If you pass by your parents at any place, where you see them, either by themselves or with company, always bow to them.

Never speak to your parents without some title of repect, as Sir, Madam, &c.
Dispute not, nor delay to obey your parents' commands.

Never grumble, or show discontent at any thing your parents appoint, speak or do.
If any command or errand is given you to perform, do it with alacrity.
Bear with meekness and patience, and without murmuring or sullenness, your parents' reproofs or corrections, even if it should sometimes happen that they are undeserved.

Friday, November 10, 2006

Gotcha!

God so loved the world that he made up his mind to damn a large majority of the human race. - Robert G. Ingersoll

The Jehovah's witnesses called today, when Pooky was at school, so I decided to tell them what I thought. Which to be concise, was that I wasn't happy with them spreading homophobia in their publications by calling gay marriages 'immoral' and likening them to paedophilia. (what the fuck?!?!)
We had a good old chat about it, and according to the JWs, gay people can, and should, be changed.
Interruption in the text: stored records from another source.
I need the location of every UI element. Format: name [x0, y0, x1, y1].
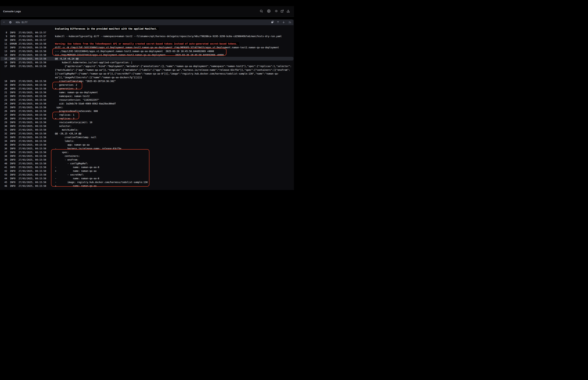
log-row-31: 31INFO27/03/2025, 00:15:58 matchLabels: [0, 128, 293, 132]
log-level: INFO [7, 162, 19, 165]
scroll-to-bottom-button[interactable] [282, 20, 286, 24]
open-in-new-tab-button[interactable] [280, 9, 285, 14]
log-message-text: spec: [55, 151, 69, 153]
line-number: 29 [0, 120, 7, 124]
log-output-area[interactable]: Evaluating Differences in the provided m… [0, 25, 293, 190]
log-message: @@ -28,15 +28,14 @@ [55, 132, 293, 135]
log-level: INFO [7, 79, 19, 83]
log-message-text: containers: [55, 155, 80, 157]
log-message-text: --- /tmp/LIVE-1631330841/apps.v1.Deploym… [55, 50, 214, 53]
download-logs-button[interactable] [286, 9, 291, 14]
log-level: INFO [7, 139, 19, 143]
collapse-step-button[interactable] [2, 20, 6, 24]
log-message-line: app: naman-qa-aa [55, 143, 293, 147]
log-message: - generation: 2 [55, 83, 293, 87]
log-timestamp: 27/03/2025, 00:15:58 [19, 94, 55, 98]
log-row-19: 19INFO27/03/2025, 00:15:58- generation: … [0, 83, 293, 87]
log-message-text: progressDeadlineSeconds: 600 [55, 110, 98, 113]
log-timestamp: 27/03/2025, 00:15:58 [19, 124, 55, 128]
search-button[interactable] [259, 9, 264, 14]
log-level: INFO [7, 169, 19, 173]
log-message: @@ -6,14 +6,14 @@ [55, 57, 293, 60]
log-message-text: aa"}],"imagePullSecrets":[{"name":"naman… [55, 76, 142, 79]
collapse-panel-button[interactable] [274, 9, 279, 14]
log-level: INFO [7, 98, 19, 102]
line-number: 32 [0, 132, 7, 135]
log-row-32: 32INFO27/03/2025, 00:15:58@@ -28,15 +28,… [0, 132, 293, 135]
log-level: INFO [7, 180, 19, 184]
log-message-line: - secretRef: [55, 173, 293, 177]
log-message: creationTimestamp: null [55, 135, 293, 139]
line-number: 20 [0, 87, 7, 91]
log-message: creationTimestamp: "2025-03-26T18:36:38Z… [55, 79, 293, 83]
line-number: 24 [0, 102, 7, 105]
log-timestamp: 27/03/2025, 00:15:58 [19, 91, 55, 94]
log-level: INFO [7, 38, 19, 42]
log-message: app: naman-qa-aa [55, 143, 293, 147]
log-message-text: resourceVersion: "1163932297" [55, 98, 99, 101]
log-row-8: 8INFO27/03/2025, 00:15:57 [0, 31, 293, 34]
log-message-text: selector: [55, 125, 72, 127]
log-message: - secretRef: [55, 173, 293, 177]
log-timestamp: 27/03/2025, 00:15:58 [19, 150, 55, 154]
log-message: - image: registry.hub.docker.com/harness… [55, 180, 293, 184]
line-number: 8 [0, 31, 7, 34]
log-level: INFO [7, 31, 19, 34]
log-message-text: revisionHistoryLimit: 10 [55, 121, 92, 124]
log-message-line: - envFrom: [55, 158, 293, 162]
log-level: INFO [7, 165, 19, 169]
line-number: 14 [0, 53, 7, 57]
arrow-down-icon [282, 21, 285, 24]
log-message-text: - name: naman-qa-aa-8 [55, 166, 99, 169]
log-level: INFO [7, 83, 19, 87]
log-message-line: +++ /tmp/MERGED-3214274413/apps.v1.Deplo… [55, 53, 293, 57]
settings-button[interactable] [266, 9, 271, 14]
log-message: labels: [55, 139, 293, 143]
log-level: INFO [7, 177, 19, 180]
line-number: 27 [0, 113, 7, 117]
line-number: 36 [0, 147, 7, 150]
log-message-line: containers: [55, 154, 293, 158]
page-title: Console Logs [3, 10, 21, 13]
log-level: INFO [7, 132, 19, 135]
log-timestamp: 27/03/2025, 00:15:58 [19, 169, 55, 173]
log-timestamp: 27/03/2025, 00:15:58 [19, 109, 55, 113]
log-level: INFO [7, 105, 19, 109]
log-level: INFO [7, 117, 19, 120]
log-message: Warning: Use tokens from the TokenReques… [55, 42, 293, 46]
k8s-diff-step-header[interactable]: K8s Diff 2s [0, 19, 293, 25]
log-level: INFO [7, 158, 19, 162]
log-message: {"apiVersion":"apps/v1","kind":"Deployme… [55, 64, 293, 79]
log-timestamp: 27/03/2025, 00:15:58 [19, 139, 55, 143]
log-message-line: uid: 3a20dc70-53a0-4989-8562-8aa29ac80ed… [55, 102, 293, 105]
log-message-line: revisionHistoryLimit: 10 [55, 120, 293, 124]
log-message: + replicas: 3 [55, 117, 293, 120]
log-row-15: 15INFO27/03/2025, 00:15:58@@ -6,14 +6,14… [0, 57, 293, 60]
log-message-line: + replicas: 3 [55, 117, 293, 120]
log-timestamp: 27/03/2025, 00:15:58 [19, 113, 55, 117]
line-number: 39 [0, 158, 7, 162]
log-message: revisionHistoryLimit: 10 [55, 120, 293, 124]
log-message-text: - replicas: 1 [55, 114, 74, 116]
copy-logs-button[interactable] [270, 20, 274, 24]
log-message: Evaluating Differences in the provided m… [55, 27, 293, 31]
step-log-actions: 2s [270, 20, 291, 24]
log-message: namespace: naman-test2 [55, 94, 293, 98]
log-row-37: 37INFO27/03/2025, 00:15:58 spec: [0, 150, 293, 154]
log-message-line: kubectl --kubeconfig=config diff --names… [55, 34, 293, 38]
line-number: 11 [0, 42, 7, 46]
log-level: INFO [7, 91, 19, 94]
log-row-39: 39INFO27/03/2025, 00:15:58 - envFrom: [0, 158, 293, 162]
log-message-line: [{"configMapRef":{"name":"naman-qa-aa-8"… [55, 72, 293, 76]
log-message-text: creationTimestamp: null [55, 136, 96, 139]
log-level: INFO [7, 60, 19, 64]
log-row-13: 13INFO27/03/2025, 00:15:58--- /tmp/LIVE-… [0, 49, 293, 53]
log-timestamp: 27/03/2025, 00:15:58 [19, 128, 55, 132]
log-message-line: + name: naman-qa-aa [55, 169, 293, 173]
log-message-text: labels: [55, 140, 74, 142]
scroll-to-top-button[interactable] [276, 20, 280, 24]
log-message-line: + name: naman-qa-aa [55, 184, 293, 188]
log-message-text: Evaluating Differences in the provided m… [55, 27, 159, 30]
log-timestamp: 27/03/2025, 00:15:58 [19, 98, 55, 102]
log-message-line [55, 31, 293, 34]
So I played what I like to call the Hitler card. I reminded them that homosexuals and Jehovah's Witnesses were both herded into the death camps and that perhaps a little tolerance was called for, if the same thing were not to be repeated. They liked this theme. They told me all about the atrocities the nazis inflicted on the brave witnesses to get them to deny their faith, but they wouldn't budge. And all credit to them. So I think they're mad. No reason to kill 'em. Hell, the more blood in the bloodbank for me, the better.
SO, JWs, my point was, if the WITNESSES couldn't change, WHY should the gay people? And why are people who try to pedal their religion based on the idea that they love everyone, spouting the kind of ideas I'd expect to find in Mein Kampf?
HUH?

Surely, I thought, I've got rid of them now. But no, they thanked me for the debate, said they welcomed feedback and said they'd see me next time.

All together now, AAAAAAAAAAAAAAAAAAAAAAAARrGHHHHHHHHHH!!!!!!!!!!

No, but I've got this great idea for next time see, it involves a goat's head and some upside down crosses.........

Thursday, November 09, 2006

Life With Nano

I am eight days into Nanowrimo (write a 50,000 word novel in a month! Lose all your friends! Email and phone no-one! Fail to Wash, etc etc you get my drift) and sodding crap I am bored. Yeah, I know I'll feel a massive sense of achievement when the currently limply titled "Hannah's Worst Nightmare" is finished, but it is seriously eating into my pissing about on the internet and drinking beer time. And even now I am only writing this blog in order to put off Nano-ing.
Ach well, I am having two days off this weekend, as I am going to my Grandfather-in-law's 90th birthday party. I am sure it will all seem much better after that.